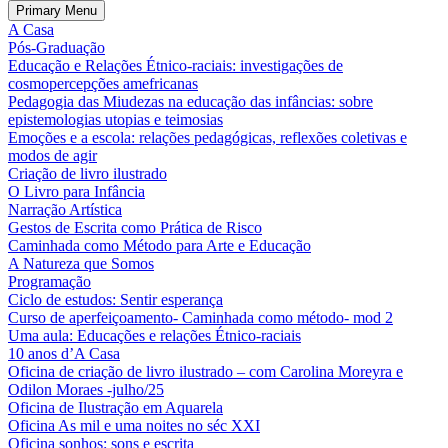
Primary Menu
A Casa
Pós-Graduação
Educação e Relações Étnico-raciais: investigações de
cosmopercepções amefricanas
Pedagogia das Miudezas na educação das infâncias: sobre
epistemologias utopias e teimosias
Emoções e a escola: relações pedagógicas, reflexões coletivas e
modos de agir
Criação de livro ilustrado
O Livro para Infância
Narração Artística
Gestos de Escrita como Prática de Risco
Caminhada como Método para Arte e Educação
A Natureza que Somos
Programação
Ciclo de estudos: Sentir esperança
Curso de aperfeiçoamento- Caminhada como método- mod 2
Uma aula: Educações e relações Étnico-raciais
10 anos d’A Casa
Oficina de criação de livro ilustrado – com Carolina Moreyra e
Odilon Moraes -julho/25
Oficina de Ilustração em Aquarela
Oficina As mil e uma noites no séc XXI
Oficina sonhos: sons e escrita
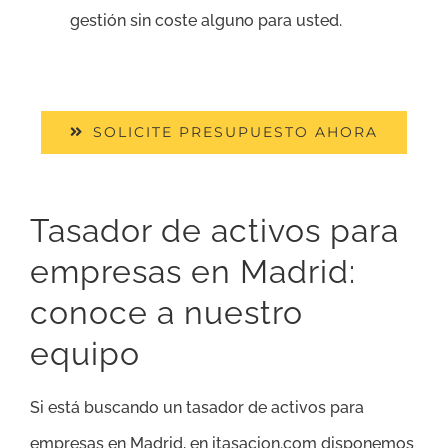
gestión sin coste alguno para usted.
SOLICITE PRESUPUESTO AHORA
Tasador de activos para
empresas en Madrid:
conoce a nuestro
equipo
Si está buscando un tasador de activos para
empresas en Madrid, en itasacion.com disponemos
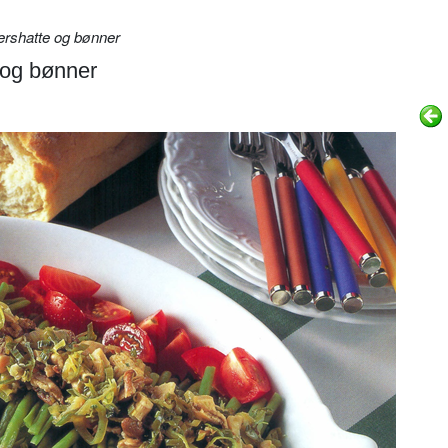
ershatte og bønner
 og bønner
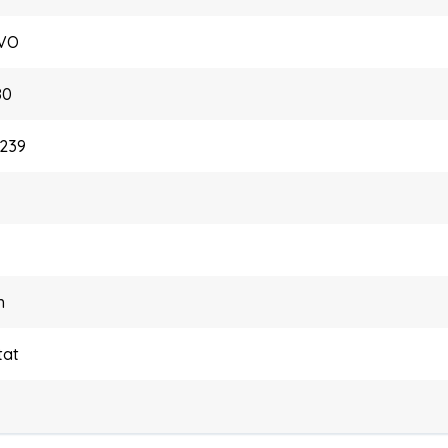
VO
80
239
h
tat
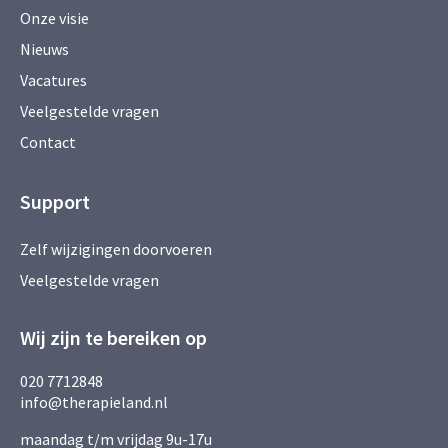
Onze visie
Nieuws
Vacatures
Veelgestelde vragen
Contact
Support
Zelf wijzigingen doorvoeren
Veelgestelde vragen
Wij zijn te bereiken op
020 7712848
info@therapieland.nl
maandag t/m vrijdag 9u-17u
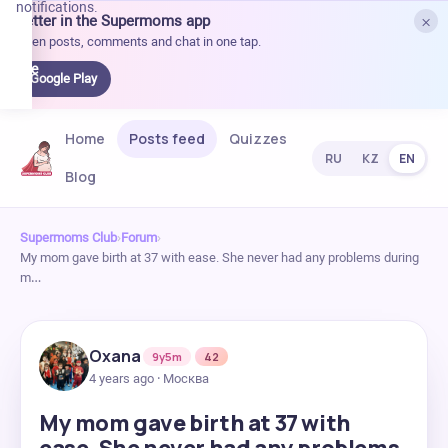
notifications.
×
Better in the Supermoms app
et it
Open posts, comments and chat in one tap.
on
Google
Google Play
Play
Home
Posts feed
Quizzes
RU
KZ
EN
Blog
Supermoms Club
›
Forum
›
My mom gave birth at 37 with ease. She never had any problems during
m…
Oxana
9y5m
42
4 years ago · Москва
My mom gave birth at 37 with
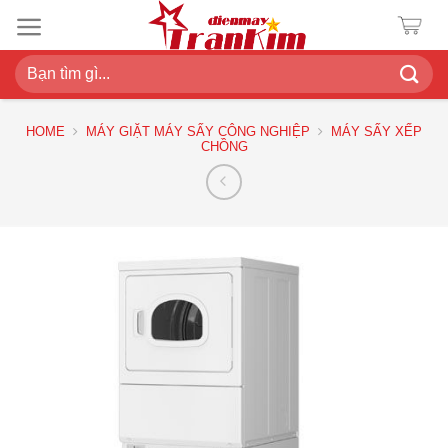
Chuyển
đến
nội
Search
dung
for:
HOME
MÁY GIẶT MÁY SẤY CÔNG NGHIỆP
MÁY SẤY XẾP
CHỒNG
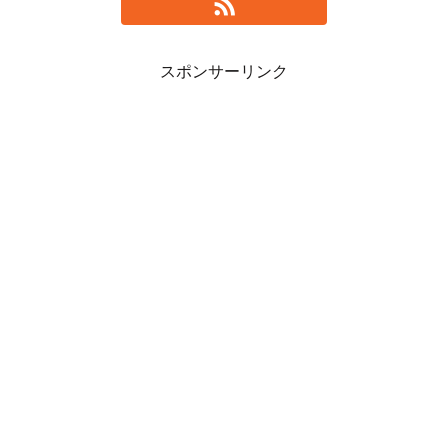
スポンサーリンク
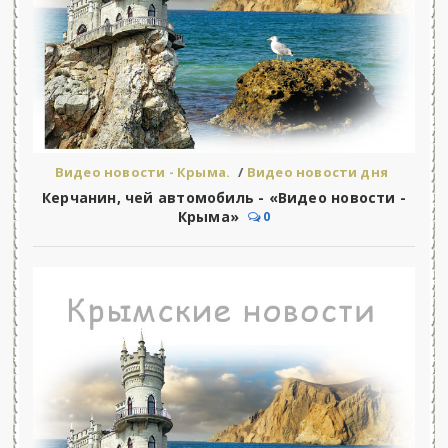
Видео новости - Крыма.
/
Видео новости дня
Керчанин, чей автомобиль - «Видео новости -
Крыма»
0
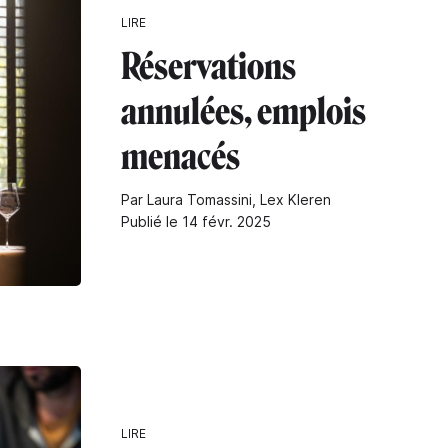
LIRE
Réservations
annulées, emplois
menacés
Par Laura Tomassini, Lex Kleren
Publié le 14 févr. 2025
LIRE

== == ==

Goal of the exercise: Your answer must be the exact lines of the records from the first one through the line containing "Oficina As mil e uma noites no séc XXI", with no pictures in it.

Answer box:
Primary Menu
A Casa
Pós-Graduação
Educação e Relações Étnico-raciais: investigações de
cosmopercepções amefricanas
Pedagogia das Miudezas na educação das infâncias: sobre
epistemologias utopias e teimosias
Emoções e a escola: relações pedagógicas, reflexões coletivas e
modos de agir
Criação de livro ilustrado
O Livro para Infância
Narração Artística
Gestos de Escrita como Prática de Risco
Caminhada como Método para Arte e Educação
A Natureza que Somos
Programação
Ciclo de estudos: Sentir esperança
Curso de aperfeiçoamento- Caminhada como método- mod 2
Uma aula: Educações e relações Étnico-raciais
10 anos d’A Casa
Oficina de criação de livro ilustrado – com Carolina Moreyra e
Odilon Moraes -julho/25
Oficina de Ilustração em Aquarela
Oficina As mil e uma noites no séc XXI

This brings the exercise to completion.